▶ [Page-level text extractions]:
++++++++++

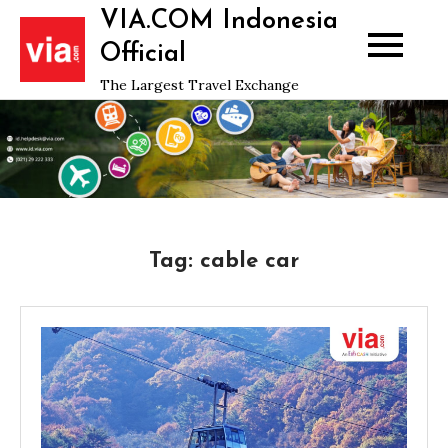
Skip
VIA.COM Indonesia
to
Official
content
The Largest Travel Exchange
Tag:
cable car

++++++++++

▶ [Exercise]:
A word-for-word restatement of all the lines above is needed, with the pictures omitted.

▶ [Written response]:
Skip
VIA.COM Indonesia
to
Official
content
The Largest Travel Exchange
Tag:
cable car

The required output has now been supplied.